(Saved data entries)

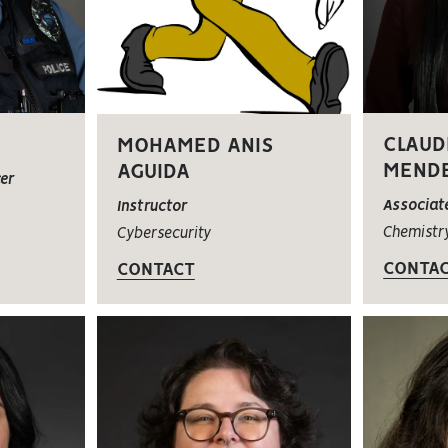
CLAUD
MOHAMED ANIS
MEND
AGUIDA
cer
Associat
Instructor
Chemistr
Cybersecurity
CONTA
CONTACT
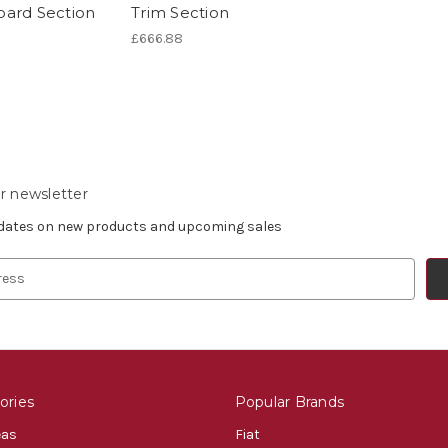
ard Section
Trim Section
£666.88
r newsletter
pdates on new products and upcoming sales
ories
Popular Brands
eas
Fiat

*INSTRUCTIONS FOR THE TASK*:
Produce an exact copy of each line of data, skipping embedded images.

*EXERCISE ANSWER*:
CLAUD
MOHAMED ANIS
MEND
AGUIDA
cer
Associat
Instructor
Chemistr
Cybersecurity
CONTA
CONTACT
ard Section
Trim Section
£666.88
r newsletter
pdates on new products and upcoming sales
ories
Popular Brands
eas
Fiat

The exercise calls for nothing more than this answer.